When asked, Grossberg said it would be possible for the state to track racial disproportionality in each of the child welfare division’s six regions, but that the department has not done so.

“We know it,” Grossberg said about the persistent racial imbalance in foster care. “For us, it's more about the energy of how we work on it than, you know, where that happens.”

Dr. Maegan Rides At The Door, a cofounder of the National Native Children’s Trauma Center, poses for a portrait in her office at the University of Montana on Jan. 9, 2024. Credit: Tailyr Irvine / MTFP

Asked if she thinks the racial gap in Montana’s foster care system can be closed, Grossberg said yes, and referenced the importance of lowering health care and economic barriers in Native communities. Speaking about early intervention services, she said the department is trying to increase its outreach to local Urban Indian Health Centers in multiple cities to make sure culturally appropriate health services are available where families need them. She also said her team is working to make voluntary custody agreements with the child welfare division more accessible to Native families that are struggling, rather than waiting for a situation to escalate and trigger an involuntary child removal.  

Grossberg indicated that rather than developing specific initiatives designed to prevent Native family separations, the department is trying to ensure that all families, regardless of race, have access to the resources they need to succeed.

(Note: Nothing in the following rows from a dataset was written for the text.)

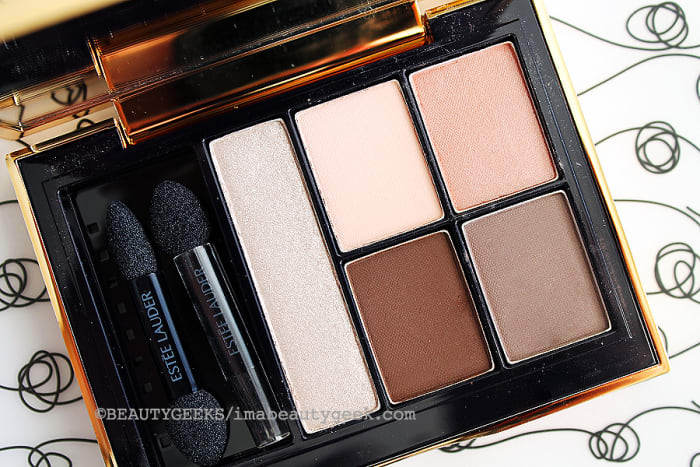 You are a GUI agent. You are given a task and a screenshot of the screen. Output one action in this format:
    pyautogui.click(x=<x>, y=<y>)
    Task: Click on the hinge for case
    
    Given the screenshot: What is the action you would take?
    pyautogui.click(x=192, y=69)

The sun rises over Billings, on Jan. 3, 2024. Credit: Tailyr Irvine / MTFPThe sun rises over Billings, on Jan. 3, 2024. Credit: Tailyr Irvine / MTFP

“[We focus on] providing the families, Native or non-Native, all the same efforts we do to try to prevent removal,” Grossberg said. “It's not like we're going to separate it out and say, ‘Do something different,’” she said. 

Grossberg also said the state will stay involved in discussions about racial disproportionality in foster care, such as the Moving the Dial initiative organized by the state judiciary, especially when there’s an opportunity for collaboration with tribal nations and state or tribal court systems.

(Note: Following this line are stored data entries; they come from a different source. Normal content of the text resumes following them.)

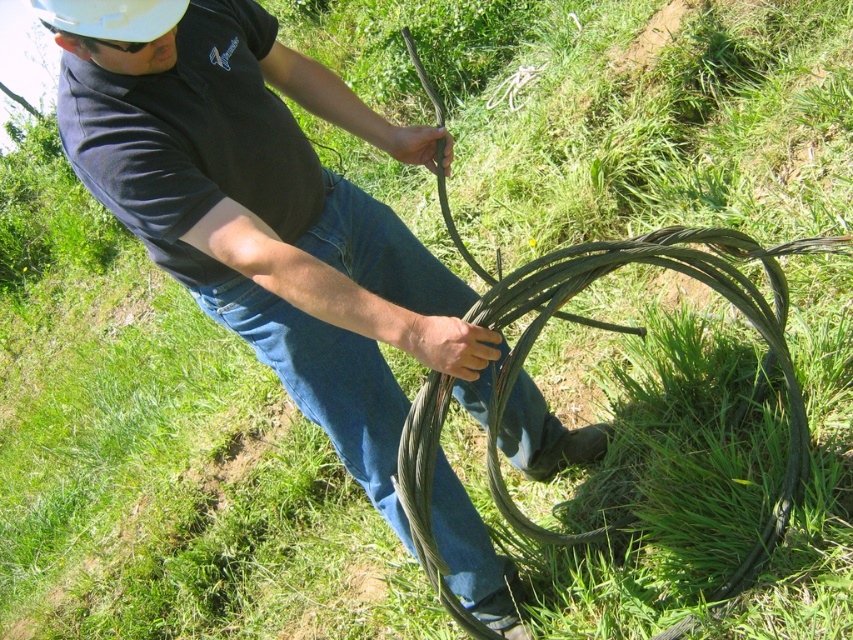 You are a safety inspector checking the work area. You notice the matte black cable at center and the blue denim jeans at center. According to safety protocols, the cable should not be placed in front of the worker. Is the current setup compliant with safety standards?

The matte black cable at center is in front of blue denim jeans at center, which means it is positioned in front of the worker, violating safety protocols. The setup is not compliant with safety standards.

You need to transport both the matte black cable at center and the blue denim jeans at center in a bag that can only hold items smaller than 1 meter in length. Which item might not fit based on their sizes?

The matte black cable at center has a larger size compared to blue denim jeans at center, so it might not fit in the bag.

You are a safety inspector checking the equipment placement in the image. The blue denim jeans at center and white matte hardhat at upper left are both in view. According to safety regulations, the hardhat must be positioned closer to the worker than the jeans. Is the current arrangement compliant?

The blue denim jeans at center are to the right of the white matte hardhat at upper left, meaning the hardhat is positioned closer to the worker than the jeans. This arrangement complies with the safety regulations.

“The conversation is not going away. It's something that all states, including Montana, need to really focus on and continue to work and address. And I think we do that by engaging our tribal partners to figure out and find solutions,” Grossberg said.

Evers, who worked in tribal relations with the state for more than a decade under the administrations of governors Brian Schweitzer and Steve Bullock, said bringing change to large-scale problems affecting Native communities requires sustained and explicit effort. She said state officials were more focused on understanding Native overrepresentation in foster care in 2019, when the issue was studied by the State-Tribal Relations Interim Committee, resulting in a report about the need to improve communication between state and tribal governments about ICWA cases. Since then, she said, the state’s attention has drifted. 

Since Evers’ retirement last year, the health department has decided to merge the position of tribal relations manager with that of the director of American Indian health. Last summer, another department employee left a position responsible for managing the state’s compliance with ICWA. Grossberg said the agency is updating that job description to include other responsibilities related child welfare, tribal relations, and disproportionality, and aims to post that position in March.  

Evers acknowledged the complex challenge of changing the racial makeup of foster care in Montana. But the longer an uneven pattern of family separations continues, Evers said, the harder it is to create trusting and collaborative relationships between Native communities and the state child protection system. If the status quo doesn’t change, generations of family members will keep growing up apart from one another, a profound loss that ripples across communities and is difficult to convey with data. Responding to that problem should trigger more engagement from all parties, including the state, Evers said, not less.    

“Any issue can be resolved if you start breaking it down into doable pieces,” she said. “It requires commitment and acknowledgment that there is an issue.”